++++ Records for this task ++++

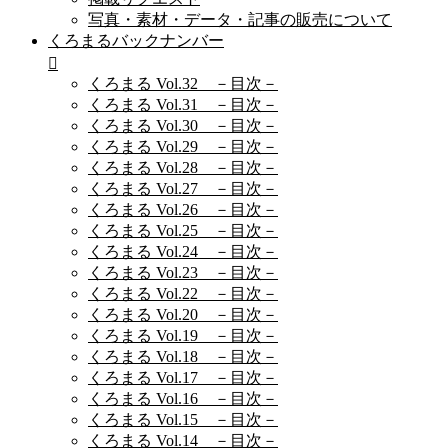
写真・素材・データ・記事の販売について
くろまるバックナンバー
くろまる Vol.32 －目次－
くろまる Vol.31 －目次－
くろまる Vol.30 －目次－
くろまる Vol.29 －目次－
くろまる Vol.28 －目次－
くろまる Vol.27 －目次－
くろまる Vol.26 －目次－
くろまる Vol.25 －目次－
くろまる Vol.24 －目次－
くろまる Vol.23 －目次－
くろまる Vol.22 －目次－
くろまる Vol.20 －目次－
くろまる Vol.19 －目次－
くろまる Vol.18 －目次－
くろまる Vol.17 －目次－
くろまる Vol.16 －目次－
くろまる Vol.15 －目次－
くろまる Vol.14 －目次－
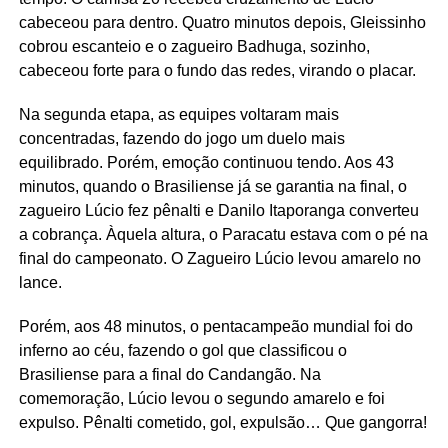
cabeceou para dentro. Quatro minutos depois, Gleissinho
cobrou escanteio e o zagueiro Badhuga, sozinho,
cabeceou forte para o fundo das redes, virando o placar.
Na segunda etapa, as equipes voltaram mais
concentradas, fazendo do jogo um duelo mais
equilibrado. Porém, emoção continuou tendo. Aos 43
minutos, quando o Brasiliense já se garantia na final, o
zagueiro Lúcio fez pênalti e Danilo Itaporanga converteu
a cobrança. Àquela altura, o Paracatu estava com o pé na
final do campeonato. O Zagueiro Lúcio levou amarelo no
lance.
Porém, aos 48 minutos, o pentacampeão mundial foi do
inferno ao céu, fazendo o gol que classificou o
Brasiliense para a final do Candangão. Na
comemoração, Lúcio levou o segundo amarelo e foi
expulso. Pênalti cometido, gol, expulsão… Que gangorra!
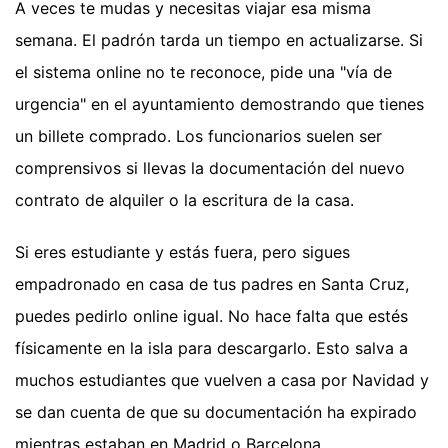
A veces te mudas y necesitas viajar esa misma
semana. El padrón tarda un tiempo en actualizarse. Si
el sistema online no te reconoce, pide una "vía de
urgencia" en el ayuntamiento demostrando que tienes
un billete comprado. Los funcionarios suelen ser
comprensivos si llevas la documentación del nuevo
contrato de alquiler o la escritura de la casa.
Si eres estudiante y estás fuera, pero sigues
empadronado en casa de tus padres en Santa Cruz,
puedes pedirlo online igual. No hace falta que estés
físicamente en la isla para descargarlo. Esto salva a
muchos estudiantes que vuelven a casa por Navidad y
se dan cuenta de que su documentación ha expirado
mientras estaban en Madrid o Barcelona.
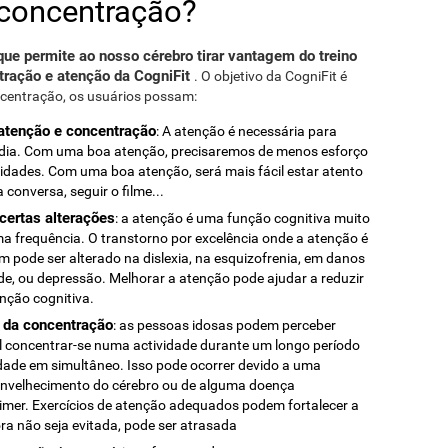
 concentração?
que permite ao nosso cérebro tirar vantagem do treino
tração e atenção da CogniFit
. O objetivo da CogniFit é
oncentração, os usuários possam:
 atenção e concentração
: A atenção é necessária para
 dia. Com uma boa atenção, precisaremos de menos esforço
vidades. Com uma boa atenção, será mais fácil estar atento
 conversa, seguir o filme...
certas alterações
: a atenção é uma função cognitiva muito
ma frequência. O transtorno por excelência onde a atenção é
 pode ser alterado na dislexia, na esquizofrenia, em danos
de, ou depressão. Melhorar a atenção pode ajudar a reduzir
nção cognitiva.
e da concentração
: as pessoas idosas podem perceber
l concentrar-se numa actividade durante um longo período
dade em simultâneo. Isso pode ocorrer devido a uma
envelhecimento do cérebro ou de alguma doença
imer. Exercícios de atenção adequados podem fortalecer a
ra não seja evitada, pode ser atrasada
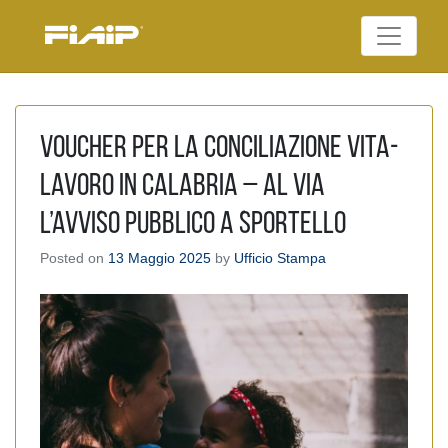
Skip
to
Federazione Italiana
content
FIAIP
Agenti Immobiliari
Professionali
Voucher per la conciliazione vita-
lavoro in Calabria – Al via
l’Avviso pubblico a sportello
Posted on
13 Maggio 2025
by
Ufficio Stampa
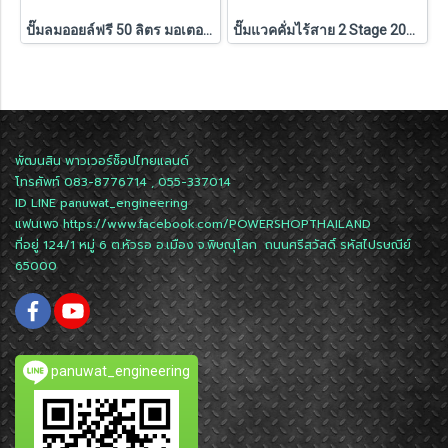
ปั๊มลมออยล์ฟรี 50 ลิตร มอเตอร์คู่ 600W x 2 Pumpkin MEGATON II PTT-M600W50 (31543)
ปั๊มแวคคั่มไร้สาย 2 Stage 20V 4CFM INF-415VP5 PUMPKIN (50712) แบตXT 5.0Ahx1 ก้อน ,ตัวเปล่า (50711)
พัฒนสิน พาวเวอร์ช็อปไทยแลนด์
โทรศัพท์ 083-8776714 , 055-337014
ID LINE
panuwat_engineering
แฟนเพจ
https://www.facebook.com/POWERSHOPTHAILAND
ที่อยู่ 124/1 หมู่ 6 ต.หัวรอ อ.เมือง จ.พิษณุโลก ถนนศรีสวัสดิ์ รหัสไปรษณีย์
65000
panuwat_engineering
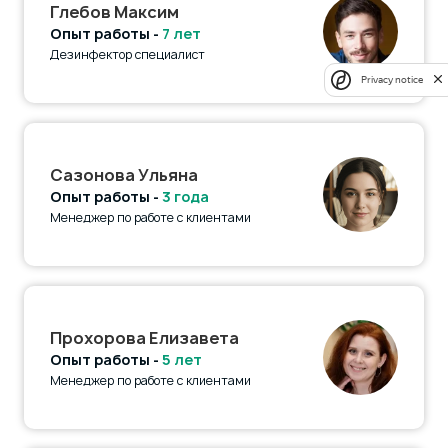
Глебов Максим
Опыт работы -
7 лет
Дезинфектор специалист
Privacy notice
Сазонова Ульяна
Опыт работы -
3 года
Менеджер по работе с клиентами
Прохорова Елизавета
Опыт работы -
5 лет
Менеджер по работе с клиентами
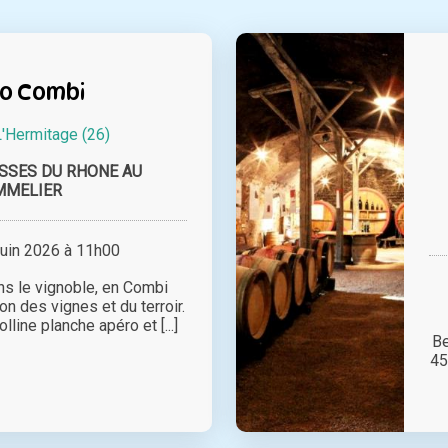
o Combi
L'Hermitage (26)
SSES DU RHONE AU
MMELIER
juin 2026 à 11h00
ns le vignoble, en Combi
on des vignes et du terroir.
olline planche apéro et [...]
Be
45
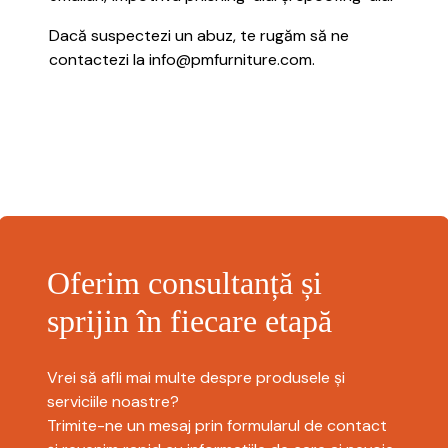
Dacă suspectezi un abuz, te rugăm să ne
contactezi la info@pmfurniture.com.
Oferim consultanță și
sprijin în fiecare etapă
Vrei să afli mai multe despre produsele și
serviciile noastre?
Trimite-ne un mesaj prin formularul de contact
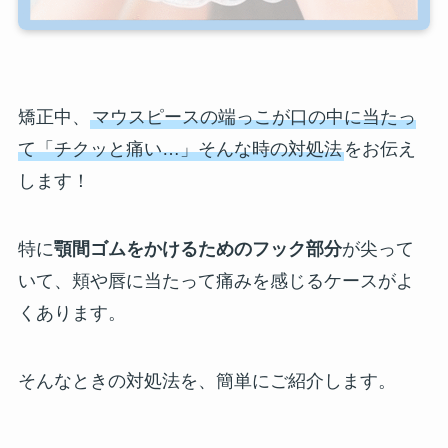
矯正中、
マウスピースの端っこが口の中に当たっ
て「チクッと痛い…」そんな時の対処法
をお伝え
します！
特に
顎間ゴムをかけるためのフック部分
が尖って
いて、頬や唇に当たって痛みを感じるケースがよ
くあります。
そんなときの対処法を、簡単にご紹介します。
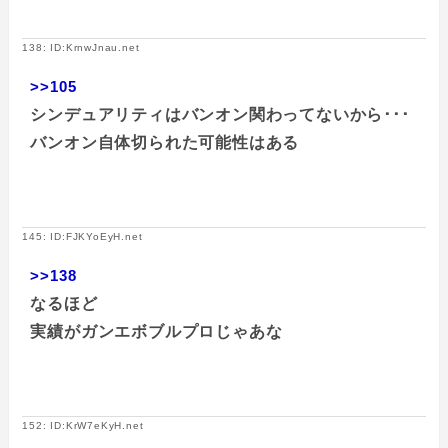
138: ID:KrnwJnau.net
>>105
シンデュアリティはバンオン関わってないから･･･
バンオン自体切られた可能性はある
145: ID:FJKYoEyH.net
>>138
なるほど
実績がガンエボブルプロじゃあな
152: ID:KrW7eKyH.net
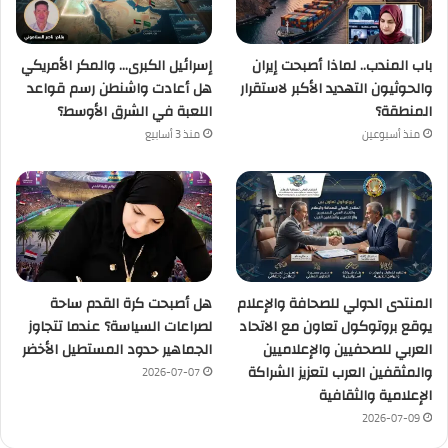
باب المندب.. لماذا أصبحت إيران
إسرائيل الكبرى… والمكر الأمريكي
والحوثيون التهديد الأكبر لاستقرار
هل أعادت واشنطن رسم قواعد
المنطقة؟
اللعبة في الشرق الأوسط؟
منذ أسبوعين
منذ 3 أسابيع
المنتدى الدولي للصحافة والإعلام
هل أصبحت كرة القدم ساحة
يوقع بروتوكول تعاون مع الاتحاد
لصراعات السياسة؟ عندما تتجاوز
العربي للصحفيين والإعلاميين
الجماهير حدود المستطيل الأخضر
والمثقفين العرب لتعزيز الشراكة
2026-07-07
الإعلامية والثقافية
2026-07-09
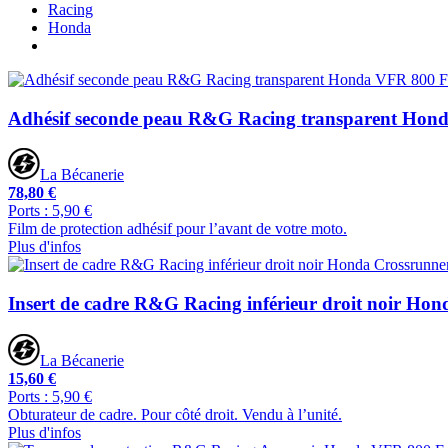
Racing
Honda
Adhésif seconde peau R&G Racing transparent Hon
La Bécanerie
78,80 €
Ports : 5,90 €
Film de protection adhésif pour l’avant de votre moto.
Plus d'infos
Insert de cadre R&G Racing inférieur droit noir Ho
La Bécanerie
15,60 €
Ports : 5,90 €
Obturateur de cadre. Pour côté droit. Vendu à l’unité.
Plus d'infos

++++

Reproduce exactly the lines of the data above that run from the line with "zagueiro Lúcio fez" down to the line with "dade em simultâneo.", both ends included. Pictures do not belong in the copy.

zagueiro Lúcio fez pênalti e Danilo Itaporanga converteu
a cobrança. Àquela altura, o Paracatu estava com o pé na
final do campeonato. O Zagueiro Lúcio levou amarelo no
lance.
Porém, aos 48 minutos, o pentacampeão mundial foi do
inferno ao céu, fazendo o gol que classificou o
Brasiliense para a final do Candangão. Na
comemoração, Lúcio levou o segundo amarelo e foi
expulso. Pênalti cometido, gol, expulsão… Que gangorra!
A veces te mudas y necesitas viajar esa misma
semana. El padrón tarda un tiempo en actualizarse. Si
el sistema online no te reconoce, pide una "vía de
urgencia" en el ayuntamiento demostrando que tienes
un billete comprado. Los funcionarios suelen ser
comprensivos si llevas la documentación del nuevo
contrato de alquiler o la escritura de la casa.
Si eres estudiante y estás fuera, pero sigues
empadronado en casa de tus padres en Santa Cruz,
puedes pedirlo online igual. No hace falta que estés
físicamente en la isla para descargarlo. Esto salva a
muchos estudiantes que vuelven a casa por Navidad y
se dan cuenta de que su documentación ha expirado
mientras estaban en Madrid o Barcelona.
 concentração?
que permite ao nosso cérebro tirar vantagem do treino
tração e atenção da CogniFit
. O objetivo da CogniFit é
oncentração, os usuários possam:
 atenção e concentração
: A atenção é necessária para
 dia. Com uma boa atenção, precisaremos de menos esforço
vidades. Com uma boa atenção, será mais fácil estar atento
 conversa, seguir o filme...
certas alterações
: a atenção é uma função cognitiva muito
ma frequência. O transtorno por excelência onde a atenção é
 pode ser alterado na dislexia, na esquizofrenia, em danos
de, ou depressão. Melhorar a atenção pode ajudar a reduzir
nção cognitiva.
e da concentração
: as pessoas idosas podem perceber
l concentrar-se numa actividade durante um longo período
dade em simultâneo. Isso pode ocorrer devido a uma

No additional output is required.